By Bobbi Dempsey • Bankrate.com
If you’ve found yourself needing some quick cash recently, you may have considered heading to a pawnshop. You’re not alone. The bad economy has prompted many people to visit a pawnshop for the first time.
“We’re seeing more people who have never been in a pawnshop before looking for short-term solutions without having to sell the farm,” says Rick Harrison, whose family owns the Gold and Silver Pawnshop in Las Vegas and stars in The History Channel series, “Pawn Stars.”
You shouldn’t feel afraid or embarrassed about heading to a pawnshop, but there are some things you need to know.
Don’t believe the bad image
Pawnshops aren’t the shady, scary places they often appear to be in the media. “Pawnshops have been unjustly vilified by the main stream media, and so most people perceive pawnshops to be dirty and seedy,” says Harrison.
Instead, pawnshops are regulated by 12 federal laws plus numerous state and local laws,” says Emmett Murphy, spokesman for the National Pawnbrokers Association, or NPA. “The majority are clean, well-lit stores run by people who pride themselves on providing good customer service.” Murphy advises checking with the local Better Business Bureau, or looking on the NPA’s Web site for member stores in your area.
Getting the loan
Here’s how a pawnshop transaction works:
Pawnshops offer collateral-based loans — meaning the loan is secured by something of value. You bring in something you own, and if the pawnbroker is interested, he will offer you a loan. The pawnbroker then keeps your item until you repay the loan. The loan amount will likely be a small fraction of the item’s actual value.
You can sell your item to the pawnshop outright, but pawnbrokers are less enthusiastic about these transactions because loans offer much more profit potential for the pawnbroker.
You must receive a pawn ticket.
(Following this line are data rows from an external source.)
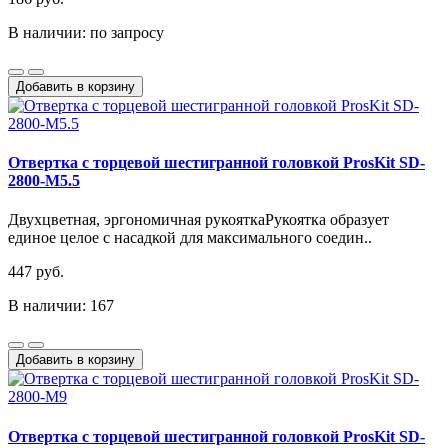
В наличии: по запросу
Добавить в корзину
Отвертка с торцевой шестигранной головкой ProsKit SD-
2800-M5.5
Двухцветная, эргономичная рукояткаРукоятка образует
единое целое с насадкой для максимального соедин..
447 руб.
В наличии: 167
Добавить в корзину
Отвертка с торцевой шестигранной головкой ProsKit SD-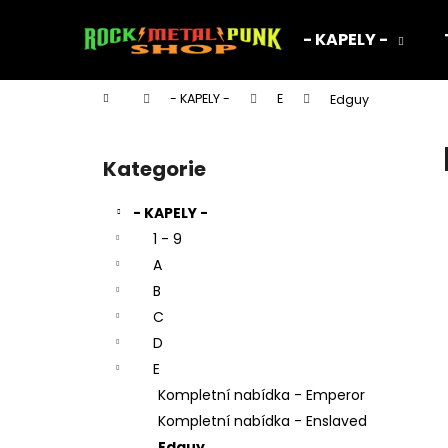
K
Přejít
na
o
- KAPELY -
obsah
Zpět
Zpět
š
do
do
í
Domů
- KAPELY -
E
Edguy
k
obchodu
obchodu
P
o
Kategorie
Přeskočit
s
kategorie
t
- KAPELY -
r
1 - 9
a
A
n
B
n
C
í
D
p
E
a
Kompletní nabídka - Emperor
n
Kompletní nabídka - Enslaved
TRIČKO - SEPULTURA - ARISE
e
Edguy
Don’t lose this! Not only is it the receipt for your item, but it also summarizes the terms of your loan: fees, expiration date, description of your item, etc.
Repaying the loan
You have two choices on repayment:
Return to pay the balance — including the loan amount plus all added fees — before the deadline, which is usually one to four months after the initial transaction.
Don’t return and the pawnshop keeps your item. Aside from losing your item, there are no other consequences: no collection action and no affect on your credit report. On average, though, 80 percent of all customers do reclaim their items, according to the National Pawnbrokers Association.
In some locations, you can extend the loan period by up to several months, but you’ll incur additional charges.
The interest rate explained (… sort of)
The dollars and cents of pawnshop loans get a little complicated because: a) rules regarding the fees vary widely from state to state, and b) it’s not a cut-and-dried interest rate.
The term “interest rate” can be very confusing, so it’s better to think of total allowable “finance charge,” says Steve Krupnik of South Bend, Ind., creator of the Pawn Shop Advisor coaching program and author of the book “Pawnonomics.”
“Pawnshop loans are nearly all state-regulated, and ‘finance charges’ can vary from 5 percent per month to 25 percent per month. In Indiana, the ‘interest rate’ is capped at 36 percent APR or 3 percent per month, but pawnshops can charge an additional 20 percent per month service charge, making the total allowable finance charge 23 percent per month,” says Krupnik.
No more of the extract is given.